|Title||Method of visualizing bacteria small protocol is standardized.|
- Method for smell analysis to understand the dialogue among different kinds/ same kinds of bacteria is standardized.
- It is expected that it will be used for bacteria smell research, agriculture (biological fertilizer) and medicine (super bacteria).
Smell of bacteria, which is one of the representative bad odor, has been recognized as an important signal material of interaction among same kind/ and different kind bacteria but research method has not been systematic. To overcome this problem, a team led by domestic researchers and composed of scientists from the US, France and Egypt has completed a standardized protocol.
The research conducted by the team led by Dr. Choong Min, Rye of KRIBB (President Kyu Tae, Chang, hereinafter referred to as KRIBB) was conducted with the support of Woo Jang Choon project of the Rural Development Administration and major project of KRIBB.
The research result is published in the cover of July Issue of Nature Protocols, IF: 9.64), one of the world’s renowned journals in the protocol area under the title of Biological and chemical strategies for exploring inter- and intra-kingdom communication mediated via bacterial volatile signals).
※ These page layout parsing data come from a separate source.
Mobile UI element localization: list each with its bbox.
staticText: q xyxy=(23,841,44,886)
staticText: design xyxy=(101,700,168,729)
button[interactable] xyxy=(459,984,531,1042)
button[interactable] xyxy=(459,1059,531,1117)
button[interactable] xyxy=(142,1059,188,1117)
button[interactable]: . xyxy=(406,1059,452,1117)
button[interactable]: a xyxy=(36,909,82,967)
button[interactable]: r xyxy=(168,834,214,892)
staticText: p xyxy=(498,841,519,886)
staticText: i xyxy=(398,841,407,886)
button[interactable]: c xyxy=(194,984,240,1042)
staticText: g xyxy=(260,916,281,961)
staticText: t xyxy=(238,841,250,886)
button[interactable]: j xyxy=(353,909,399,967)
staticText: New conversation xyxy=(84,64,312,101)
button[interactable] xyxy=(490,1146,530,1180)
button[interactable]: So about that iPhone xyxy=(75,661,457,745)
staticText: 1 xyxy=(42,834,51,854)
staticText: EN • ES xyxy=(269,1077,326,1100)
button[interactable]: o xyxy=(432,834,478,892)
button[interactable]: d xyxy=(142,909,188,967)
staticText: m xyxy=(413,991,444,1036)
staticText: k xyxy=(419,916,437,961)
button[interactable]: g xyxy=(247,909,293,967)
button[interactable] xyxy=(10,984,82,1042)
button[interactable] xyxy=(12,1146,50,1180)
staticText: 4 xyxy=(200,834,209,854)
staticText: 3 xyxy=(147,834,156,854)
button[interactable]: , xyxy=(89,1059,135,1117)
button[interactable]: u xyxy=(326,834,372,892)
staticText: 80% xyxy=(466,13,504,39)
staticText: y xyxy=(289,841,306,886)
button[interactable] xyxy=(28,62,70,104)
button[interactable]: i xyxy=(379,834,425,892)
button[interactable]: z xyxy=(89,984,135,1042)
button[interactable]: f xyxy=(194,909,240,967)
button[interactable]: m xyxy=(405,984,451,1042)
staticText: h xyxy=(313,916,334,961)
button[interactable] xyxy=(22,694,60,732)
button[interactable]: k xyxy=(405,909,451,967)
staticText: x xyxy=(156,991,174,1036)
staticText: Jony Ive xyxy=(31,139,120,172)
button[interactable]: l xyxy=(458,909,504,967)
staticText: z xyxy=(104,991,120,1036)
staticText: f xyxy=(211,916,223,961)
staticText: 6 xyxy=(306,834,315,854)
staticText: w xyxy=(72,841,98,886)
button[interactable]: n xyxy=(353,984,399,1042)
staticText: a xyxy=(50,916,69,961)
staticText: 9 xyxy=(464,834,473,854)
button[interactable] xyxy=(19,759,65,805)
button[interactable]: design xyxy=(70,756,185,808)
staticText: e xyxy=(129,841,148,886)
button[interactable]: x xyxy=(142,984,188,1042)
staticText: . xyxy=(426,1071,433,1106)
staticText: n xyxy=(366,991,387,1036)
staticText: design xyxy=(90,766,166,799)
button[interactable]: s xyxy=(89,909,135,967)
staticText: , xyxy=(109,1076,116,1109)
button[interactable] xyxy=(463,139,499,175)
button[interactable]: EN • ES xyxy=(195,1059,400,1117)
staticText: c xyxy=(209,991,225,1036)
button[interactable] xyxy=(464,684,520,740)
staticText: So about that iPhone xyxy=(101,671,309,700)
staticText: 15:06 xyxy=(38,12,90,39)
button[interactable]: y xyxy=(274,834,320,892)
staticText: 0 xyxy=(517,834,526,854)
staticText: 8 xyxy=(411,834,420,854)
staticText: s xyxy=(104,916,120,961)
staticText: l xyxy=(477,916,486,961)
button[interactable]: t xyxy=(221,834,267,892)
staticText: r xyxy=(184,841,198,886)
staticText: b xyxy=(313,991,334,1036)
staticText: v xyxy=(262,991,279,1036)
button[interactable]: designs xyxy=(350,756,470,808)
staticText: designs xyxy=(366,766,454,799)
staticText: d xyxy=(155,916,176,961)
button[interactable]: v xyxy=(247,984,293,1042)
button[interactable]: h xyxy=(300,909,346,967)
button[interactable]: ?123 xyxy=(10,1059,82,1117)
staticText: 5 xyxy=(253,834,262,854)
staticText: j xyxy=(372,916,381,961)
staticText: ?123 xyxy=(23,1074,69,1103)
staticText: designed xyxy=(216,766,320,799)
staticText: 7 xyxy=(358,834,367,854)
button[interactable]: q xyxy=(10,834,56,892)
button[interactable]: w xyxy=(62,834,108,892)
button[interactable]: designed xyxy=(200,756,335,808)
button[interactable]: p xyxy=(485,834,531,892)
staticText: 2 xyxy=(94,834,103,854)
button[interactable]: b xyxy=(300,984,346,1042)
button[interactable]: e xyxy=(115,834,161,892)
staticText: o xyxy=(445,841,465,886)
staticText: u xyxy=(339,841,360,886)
It is not hard to measure the exact amount as bacteria odor has great volatility. Through this protocol, gas chromatograph and mass spectrometer (GC-MS) with the same method and condition can be applied across the world. It means that gas analysis is visualized and checked for comparison and analysis.
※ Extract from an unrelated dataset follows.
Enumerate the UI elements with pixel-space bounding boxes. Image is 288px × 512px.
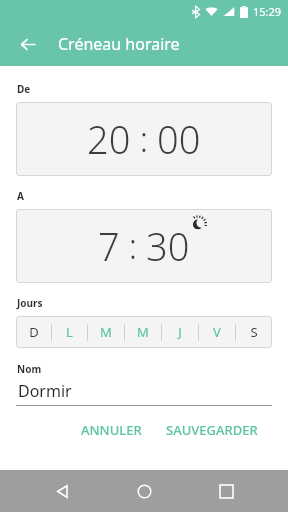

The research team also provided various methods for using bacteria odor. The bacteria odor makes plants grow well, opening the possibility of using it as invisible gas fertilizer. In addition, it can be developed into a gas antibiotics based on the study result that shows the odor deters the growth of pathogen.
Dr. Choong Min, Ry of Infectious Disease Research Center of KRIBB said “We hope that our research outcome can be applicable to other researches on bacteria odor and industries such as agriculture and medicine in South African countries and Southeast Asian countries where scientific information equality are relatively low by providing open access that can be enjoyed by anyone in the world for free with just internet access.”